Available data
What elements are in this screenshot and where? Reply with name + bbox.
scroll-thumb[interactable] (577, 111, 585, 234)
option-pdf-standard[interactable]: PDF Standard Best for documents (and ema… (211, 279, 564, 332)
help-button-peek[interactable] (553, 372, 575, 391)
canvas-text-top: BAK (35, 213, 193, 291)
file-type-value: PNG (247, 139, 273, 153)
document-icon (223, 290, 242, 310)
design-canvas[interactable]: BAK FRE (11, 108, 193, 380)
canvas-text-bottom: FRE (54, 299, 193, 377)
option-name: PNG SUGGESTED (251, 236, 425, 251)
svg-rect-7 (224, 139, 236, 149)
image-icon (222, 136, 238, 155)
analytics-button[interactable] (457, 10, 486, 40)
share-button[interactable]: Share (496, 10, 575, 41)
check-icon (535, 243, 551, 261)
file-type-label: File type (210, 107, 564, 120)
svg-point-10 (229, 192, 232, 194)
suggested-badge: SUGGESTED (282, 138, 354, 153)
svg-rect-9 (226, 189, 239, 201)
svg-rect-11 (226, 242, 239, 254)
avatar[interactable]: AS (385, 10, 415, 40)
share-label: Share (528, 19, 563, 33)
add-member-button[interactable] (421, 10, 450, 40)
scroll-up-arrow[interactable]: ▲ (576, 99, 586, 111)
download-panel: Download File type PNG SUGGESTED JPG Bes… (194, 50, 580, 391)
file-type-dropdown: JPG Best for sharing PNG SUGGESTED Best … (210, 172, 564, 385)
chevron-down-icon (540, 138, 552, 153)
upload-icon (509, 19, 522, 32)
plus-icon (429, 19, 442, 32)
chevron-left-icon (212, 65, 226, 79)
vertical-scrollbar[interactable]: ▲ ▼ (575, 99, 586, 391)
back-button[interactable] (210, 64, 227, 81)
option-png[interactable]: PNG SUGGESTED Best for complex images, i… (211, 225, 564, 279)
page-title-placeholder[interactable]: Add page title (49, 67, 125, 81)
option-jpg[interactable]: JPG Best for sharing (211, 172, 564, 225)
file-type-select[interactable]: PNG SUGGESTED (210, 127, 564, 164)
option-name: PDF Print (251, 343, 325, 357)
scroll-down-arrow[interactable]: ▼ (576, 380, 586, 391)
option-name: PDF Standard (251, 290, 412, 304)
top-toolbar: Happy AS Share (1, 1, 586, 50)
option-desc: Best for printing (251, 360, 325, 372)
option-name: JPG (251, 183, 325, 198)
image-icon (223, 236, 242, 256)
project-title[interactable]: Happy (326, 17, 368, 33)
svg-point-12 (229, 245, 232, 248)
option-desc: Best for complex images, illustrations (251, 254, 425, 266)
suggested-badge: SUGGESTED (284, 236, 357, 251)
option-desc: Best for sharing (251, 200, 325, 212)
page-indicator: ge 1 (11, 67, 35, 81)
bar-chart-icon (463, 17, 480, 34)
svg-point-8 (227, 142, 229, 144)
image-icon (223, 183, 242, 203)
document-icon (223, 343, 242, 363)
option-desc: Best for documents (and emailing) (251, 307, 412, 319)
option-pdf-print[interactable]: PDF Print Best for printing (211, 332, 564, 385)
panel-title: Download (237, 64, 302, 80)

About this task
Word for word, give the material above a second time.

Result for this task
What elements are in this screenshot and where? Reply with name + bbox.
scroll-thumb[interactable] (577, 111, 585, 234)
option-pdf-standard[interactable]: PDF Standard Best for documents (and ema… (211, 279, 564, 332)
help-button-peek[interactable] (553, 372, 575, 391)
canvas-text-top: BAK (35, 213, 193, 291)
file-type-value: PNG (247, 139, 273, 153)
document-icon (223, 290, 242, 310)
design-canvas[interactable]: BAK FRE (11, 108, 193, 380)
canvas-text-bottom: FRE (54, 299, 193, 377)
option-name: PNG SUGGESTED (251, 236, 425, 251)
svg-rect-7 (224, 139, 236, 149)
image-icon (222, 136, 238, 155)
analytics-button[interactable] (457, 10, 486, 40)
share-button[interactable]: Share (496, 10, 575, 41)
check-icon (535, 243, 551, 261)
file-type-label: File type (210, 107, 564, 120)
svg-point-10 (229, 192, 232, 194)
suggested-badge: SUGGESTED (282, 138, 354, 153)
svg-rect-9 (226, 189, 239, 201)
svg-rect-11 (226, 242, 239, 254)
avatar[interactable]: AS (385, 10, 415, 40)
share-label: Share (528, 19, 563, 33)
add-member-button[interactable] (421, 10, 450, 40)
scroll-up-arrow[interactable]: ▲ (576, 99, 586, 111)
download-panel: Download File type PNG SUGGESTED JPG Bes… (194, 50, 580, 391)
file-type-dropdown: JPG Best for sharing PNG SUGGESTED Best … (210, 172, 564, 385)
chevron-down-icon (540, 138, 552, 153)
upload-icon (509, 19, 522, 32)
plus-icon (429, 19, 442, 32)
chevron-left-icon (212, 65, 226, 79)
vertical-scrollbar[interactable]: ▲ ▼ (575, 99, 586, 391)
back-button[interactable] (210, 64, 227, 81)
option-png[interactable]: PNG SUGGESTED Best for complex images, i… (211, 225, 564, 279)
page-title-placeholder[interactable]: Add page title (49, 67, 125, 81)
option-jpg[interactable]: JPG Best for sharing (211, 172, 564, 225)
file-type-select[interactable]: PNG SUGGESTED (210, 127, 564, 164)
option-name: PDF Print (251, 343, 325, 357)
scroll-down-arrow[interactable]: ▼ (576, 380, 586, 391)
option-name: PDF Standard (251, 290, 412, 304)
top-toolbar: Happy AS Share (1, 1, 586, 50)
option-desc: Best for printing (251, 360, 325, 372)
option-name: JPG (251, 183, 325, 198)
image-icon (223, 236, 242, 256)
project-title[interactable]: Happy (326, 17, 368, 33)
svg-point-12 (229, 245, 232, 248)
option-desc: Best for complex images, illustrations (251, 254, 425, 266)
suggested-badge: SUGGESTED (284, 236, 357, 251)
option-desc: Best for sharing (251, 200, 325, 212)
page-indicator: ge 1 (11, 67, 35, 81)
bar-chart-icon (463, 17, 480, 34)
svg-point-8 (227, 142, 229, 144)
image-icon (223, 183, 242, 203)
document-icon (223, 343, 242, 363)
option-desc: Best for documents (and emailing) (251, 307, 412, 319)
option-pdf-print[interactable]: PDF Print Best for printing (211, 332, 564, 385)
panel-title: Download (237, 64, 302, 80)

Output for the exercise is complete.